We investigated the resistance to 7 antimicrobials in gonococcal isolates cultured from 2009 to 2014 in Yaoundé, Cameroon, and recommend updates of the national STD treatment guideline in Cameroon.

From January 2009 to September 2014, clinical gonococcal isolates (one isolate/patient) were cultured at the Centre Pasteur of Cameroon; Yaoundé, Cameroon. The isolates were cultured from urethral swabs or high vaginal/cervical swabs sampled, after informed consent, from outpatients with urethral discharge (males) or vaginal discharge (females, including pregnant ones) attending 8 hospitals and 3 health centers in Yaoundé, Cameroon.
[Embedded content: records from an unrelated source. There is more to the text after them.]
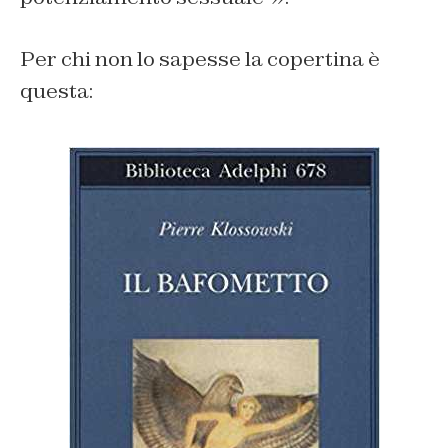
Per chi non lo sapesse la copertina è
questa: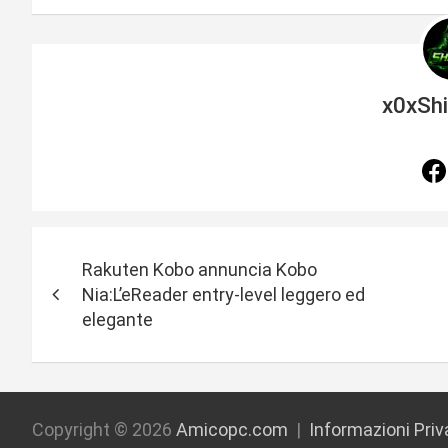
x0xSh
N
Rakuten Kobo annuncia Kobo
a
Nia:L’eReader entry-level leggero ed
elegante
v
i
g
Copyright © 2026
Amicopc.com
Informazioni Pri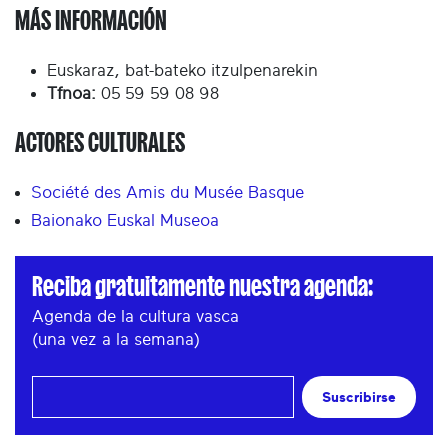
MÁS INFORMACIÓN
Euskaraz, bat-bateko itzulpenarekin
Tfnoa:
05 59 59 08 98
ACTORES CULTURALES
Société des Amis du Musée Basque
Baionako Euskal Museoa
Reciba gratuitamente nuestra agenda:
Agenda de la cultura vasca
(una vez a la semana)
Suscribirse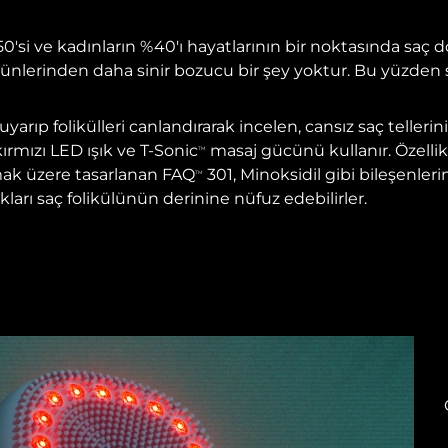
0'si ve kadınların %40'ı hayatlarının bir noktasında saç 
rünlerinden daha sinir bozucu bir şey yoktur. Bu yüzden 
 uyarıp folikülleri canlandırarak incelen, cansız saç teller
ırmızı LED ışık ve T-Sonic
masaj gücünü kullanır. Özellik
TM
mak üzere tasarlanan FAQ
301, Minoksidil gibi bileşenlerin
TM
kları saç folikülünün derinine nüfuz edebilirler.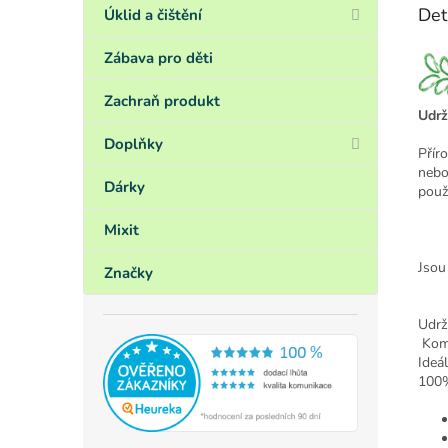
Det
Úklid a čištění
Zábava pro děti
Zachraň produkt
Udrž
Doplňky
Přír
nebo
Dárky
použi
Mixit
Jsou
Značky
Udrž
Komp
Ideá
100%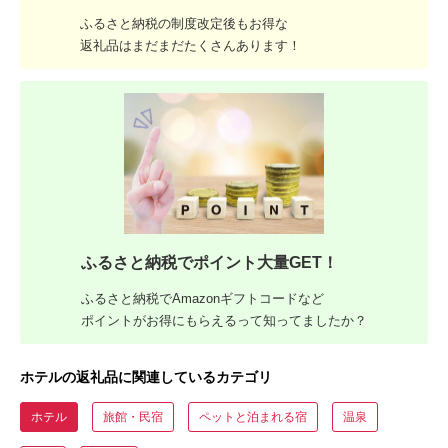
ふるさと納税の制度改定後もお得な
返礼品はまだまだたくさんあります！
ふるさと納税でポイント大量GET！
ふるさと納税でAmazonギフトコードなど
ポイントがお得にもらえるって知ってましたか？
ホテルの返礼品に関連しているカテゴリ
ホテル
旅館・民宿
ペットと泊まれる宿
温泉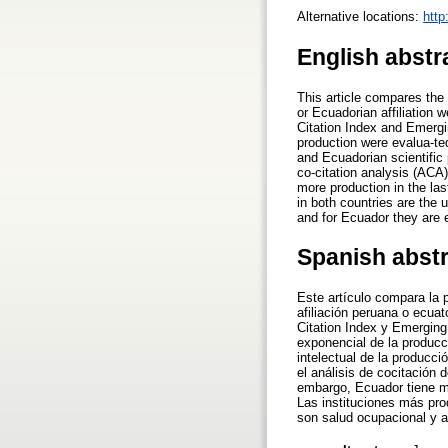
Alternative locations:
http
English abstr
This article compares the
or Ecuadorian affiliation
Citation Index and Emergi
production were evalua-ted
and Ecuadorian scientific
co-citation analysis (ACA
more production in the las
in both countries are the 
and for Ecuador they are 
Spanish abst
Este artículo compara la
afiliación peruana o ecua
Citation Index y Emerging
exponencial de la producci
intelectual de la producci
el análisis de cocitación
embargo, Ecuador tiene ma
Las instituciones más pro
son salud ocupacional y a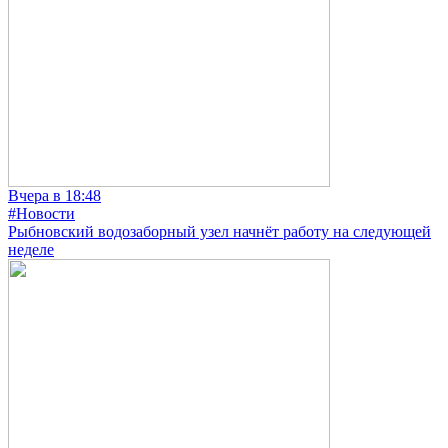
Вчера в 18:48
#Новости
Рыбновский водозаборный узел начнёт работу на следующей
неделе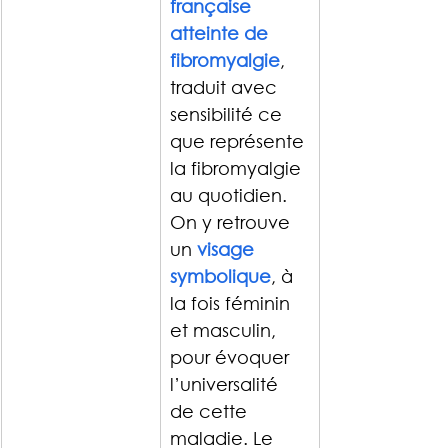
française 
atteinte de 
fibromyalgie
, 
traduit avec 
sensibilité ce 
que représente 
la fibromyalgie 
au quotidien.
On y retrouve 
un 
visage 
symbolique
, à 
la fois féminin 
et masculin, 
pour évoquer 
l’universalité 
de cette 
maladie. Le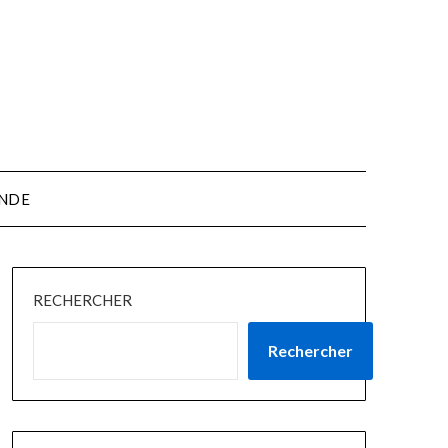
NDE
RECHERCHER
Rechercher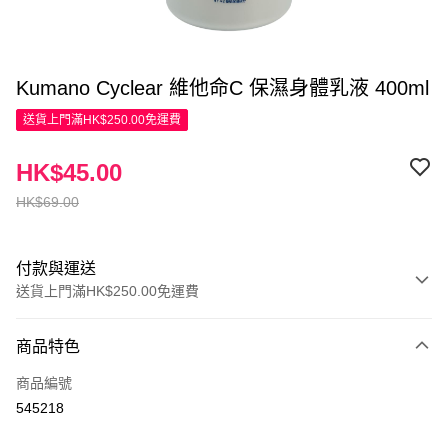
Kumano Cyclear 維他命C 保濕身體乳液 400ml
送貨上門滿HK$250.00免運費
HK$45.00
HK$69.00
付款與運送
送貨上門滿HK$250.00免運費
付款方式
商品特色
信用卡
商品編號
Apple Pay
545218
AlipayHK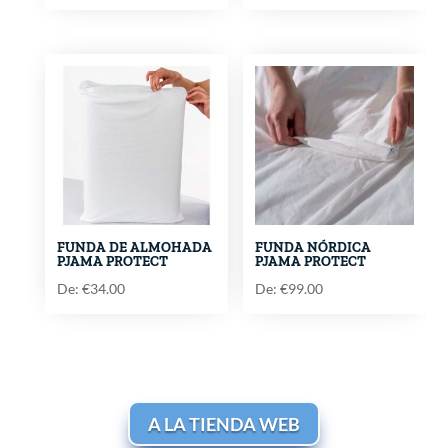
FUNDA DE ALMOHADA
FUNDA NÓRDICA
PJAMA PROTECT
PJAMA PROTECT
De:
€
34.00
De:
€
99.00
A LA TIENDA WEB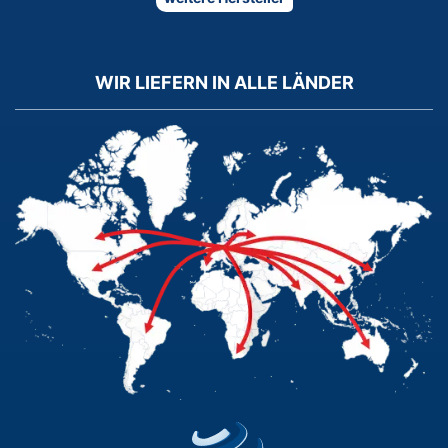
WIR LIEFERN IN ALLE LÄNDER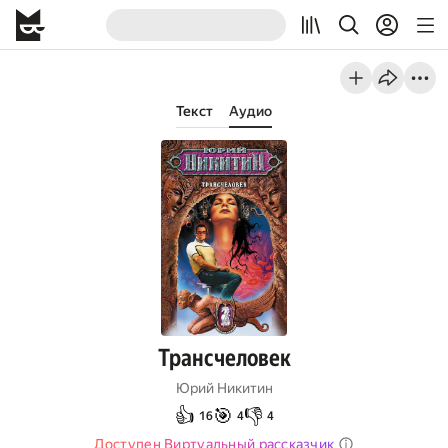
Текст
Аудио
Трансчеловек
Юрий Никитин
👍
🎯
👎
16
4
4
Доступен Виртуальный рассказчик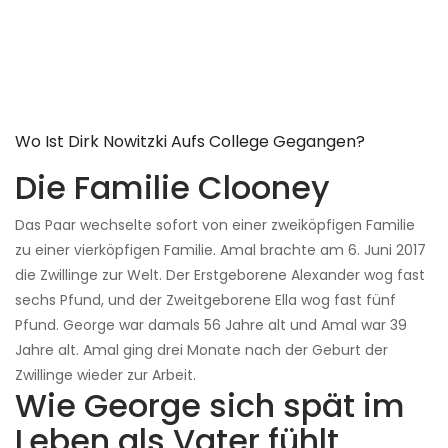
Wo Ist Dirk Nowitzki Aufs College Gegangen?
Die Familie Clooney
Das Paar wechselte sofort von einer zweiköpfigen Familie
zu einer vierköpfigen Familie. Amal brachte am 6. Juni 2017
die Zwillinge zur Welt. Der Erstgeborene Alexander wog fast
sechs Pfund, und der Zweitgeborene Ella wog fast fünf
Pfund. George war damals 56 Jahre alt und Amal war 39
Jahre alt. Amal ging drei Monate nach der Geburt der
Zwillinge wieder zur Arbeit.
Wie George sich spät im
Leben als Vater fühlt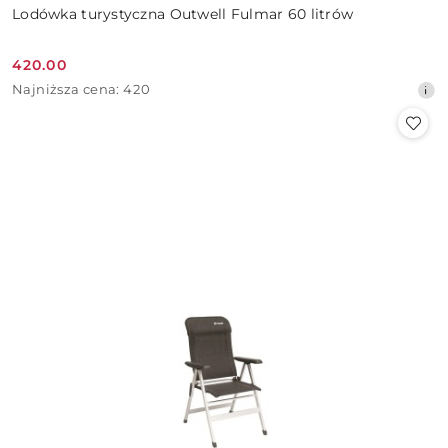
Lodówka turystyczna Outwell Fulmar 60 litrów
420.00
Cena
Najniższa
Najniższa cena:
420
promocyjna:
cena
z
30
dni
przed
obniżką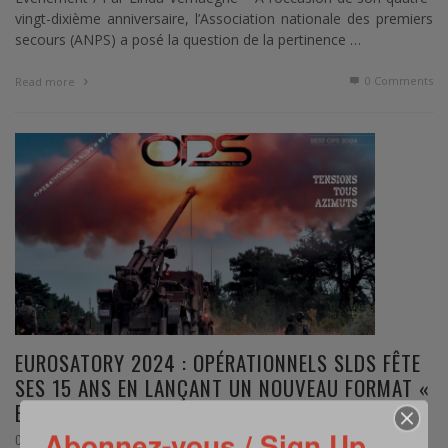
vingt-dixième anniversaire, l’Association nationale des premiers
secours (ANPS) a posé la question de la pertinence …
0 Comments
Read more
EUROSATORY 2024 : OPÉRATIONNELS SLDS FÊTE
SES 15 ANS EN LANÇANT UN NOUVEAU FORMAT «
BEST OPS »
Abonnez-vous / Sign Up
,
OPERATIONNELS SLDS LA REVUE
JUIN 11, 2024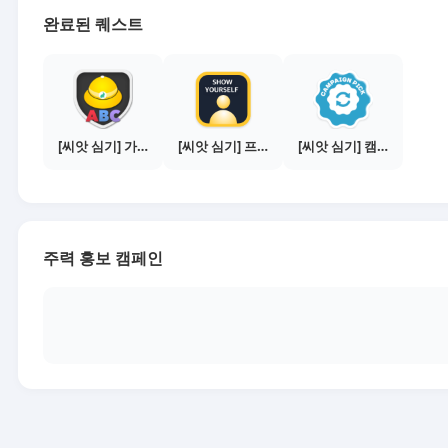
완료된 퀘스트
[씨앗 심기] 가이드보기 - 매체별 활동 가이드
[씨앗 심기] 프로필 사진 등록하기
[씨앗 심기] 캠페인 선택하기 - PICK 1개
주력 홍보 캠페인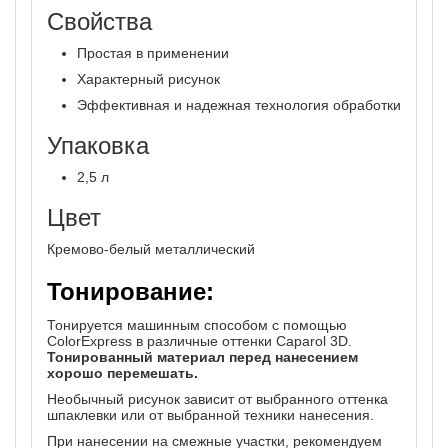
Свойства
Простая в применении
Характерный рисунок
Эффективная и надежная технология обработки
Упаковка
2,5 л
Цвет
Кремово-белый металлический
Тонирование:
Тонируется машинным способом с помощью
ColorExpress в различные оттенки Caparol 3D.
Тонированный материал перед нанесением
хорошо перемешать.
Необычный рисунок зависит от выбранного оттенка
шпаклевки или от выбранной техники нанесения.
При нанесении на смежные участки, рекомендуем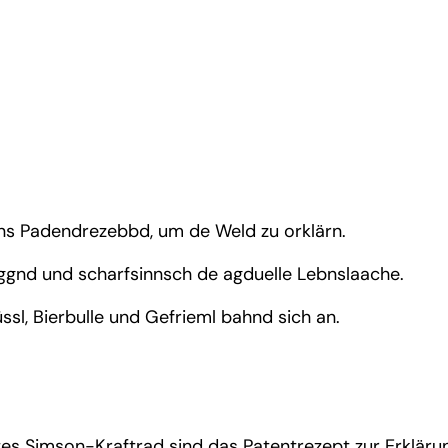
ins Padendrezebbd, um de Weld zu orklärn.
iggnd und scharfsinnsch de agduelle Lebnslaache.
l, Bierbulle und Gefrieml bahnd sich an.
ktes Simson-Kraftrad sind das Patentrezept zur Erkläru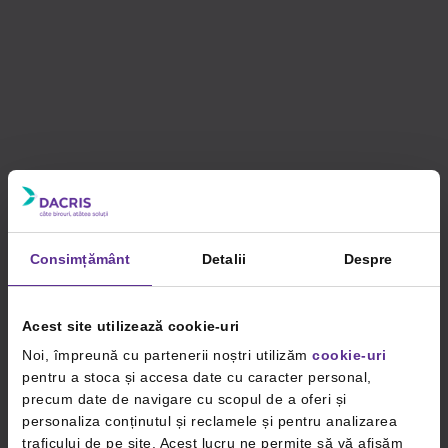
Consimțământ
Detalii
Despre
Acest site utilizează cookie-uri
Noi, împreună cu partenerii noștri utilizăm
cookie-uri
pentru a stoca și accesa date cu caracter personal,
precum date de navigare cu scopul de a oferi și
personaliza conținutul și reclamele și pentru analizarea
traficului de pe site. Acest lucru ne permite să vă afișăm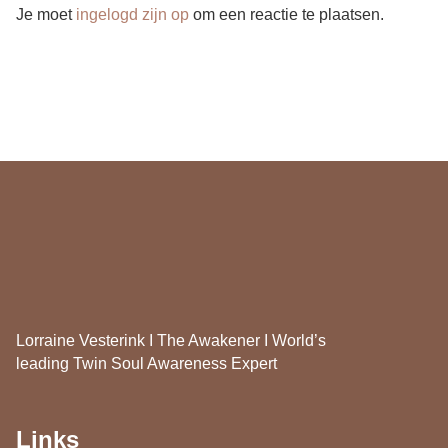
Je moet
ingelogd zijn op
om een reactie te plaatsen.
Lorraine Vesterink I The Awakener I World’s
leading Twin Soul Awareness Expert
Links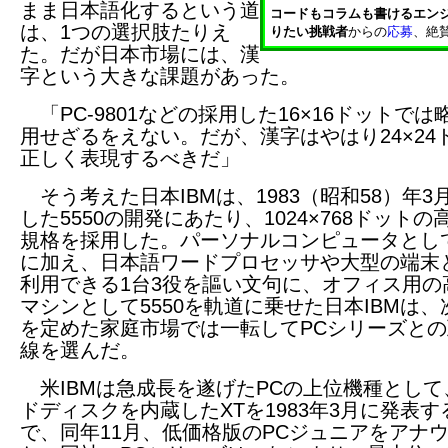
まま日本語化するという道
コードもコラムも書けるエン
は、1つの選択肢たりえ
りたい挑戦者
からの
応募
、絶
た。だが日本市場には、漢
字という大きな課題があった。
「PC-9801などの採用した16×16ドットでは
用せざるをえない。だが、漢字はやはり24×24
正しく表現するべきだ」
そう考えた日本IBMは、1983（昭和58）年3
した5550の開発にあたり、1024×768ドットの
規格を採用した。パーソナルコンピュータとし
に加え、日本語ワードプロセッサや大型の端末
利用できる1台3役を謳い文句に、オフィス用の
マシンとして5550を軌道に乗せた日本IBMは
を定めた家庭市場では一転してPCシリーズと
線を選んだ。
米IBMは急成長を遂げたPCの上位機種として
ドディスクを内蔵したXTを1983年3月に発表す
で、同年11月、低価格版のPCジュニアをアナ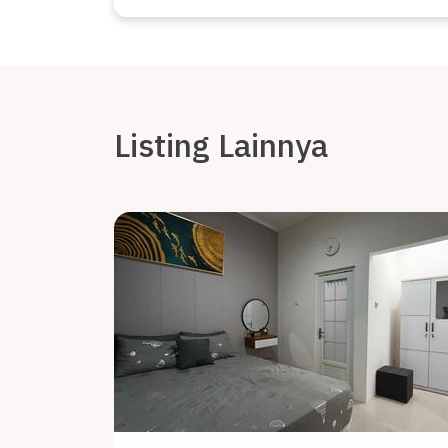
Listing Lainnya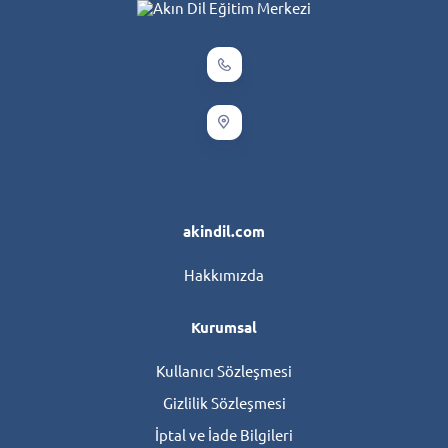
akindil.com
Hakkımızda
Kurumsal
Kullanıcı Sözleşmesi
Gizlilik Sözleşmesi
İptal ve İade Bilgileri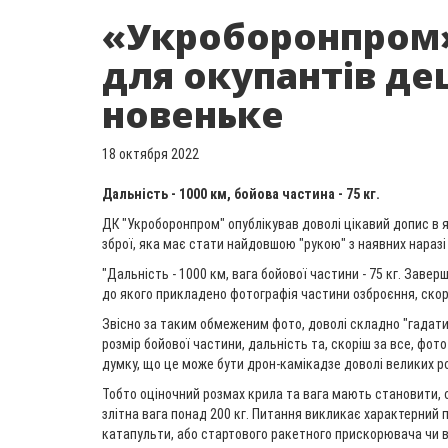
«Укроборонпром»
для окупантів д
новеньке
18 октября 2022
Дальність - 1000 км, бойова частина - 75 кг.
ДК "Укроборонпром" опублікував доволі цікавий допис в 
зброї, яка має стати найдовшою "рукою" з наявних наразі
"Дальність - 1000 км, вага бойової частини - 75 кг. Завер
до якого прикладено фотографія частини озброєння, скор
Звісно за таким обмеженим фото, доволі складно "гадати
розмір бойової частини, дальність та, скоріш за все, фо
думку, що це може бути дрон-камікадзе доволі великих ро
Тобто оціночний розмах крила та вага мають становити, о
злітна вага понад 200 кг. Питання викликає характерний 
катапульти, або стартового ракетного прискорювача чи в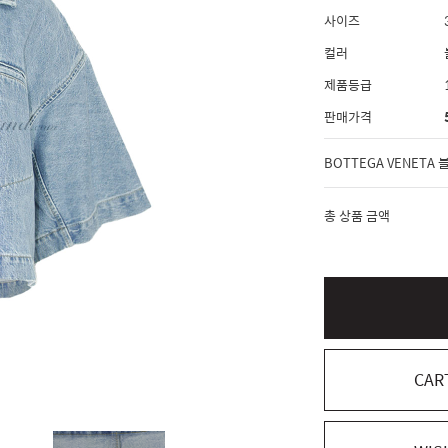
사이즈
컬러
제품등급
판매가격
총 상품 금액
CAR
Demographic data, age, and sex of all patients were collected. The isolates were cultured on selective gonococcal culture medium and species verified using Gram-stained microscopy, oxidase test, and API NH test (bioMérieux).17 The AMR testing was performed using disc diffusion method, according to Clinical and Laboratory Standards Institute (CLSI).18 The discs (Oxoid) were: ceftriaxone (30 μg), azithromycin (15 μg), spectinomycin (100 μg), nalidixic acid (30 μg; reflecting ciprofloxacin resistance17), benzylpenicillin (10 IU), tetracycline (30 IU), and chloramphenicol (30 μg). Isolates with suspected ceftriaxone resistance were confirmed with agar dilution method, according to CLSI and WHO,17,18 on Polyvitex chocolate media at 37°C in a 5% CO2-enriched atmosphere for 18 to 24 hours. Five clinical gonococcal strains with different AMR phenotypes were used for quality control. Resistance breakpoints from the CLSI18 or WHO (nalidixic acid disc)17 were applied. The study was approved by the institutional ethics committee and research to human health from the School of Health Sciences of the Catholic University of Central Africa.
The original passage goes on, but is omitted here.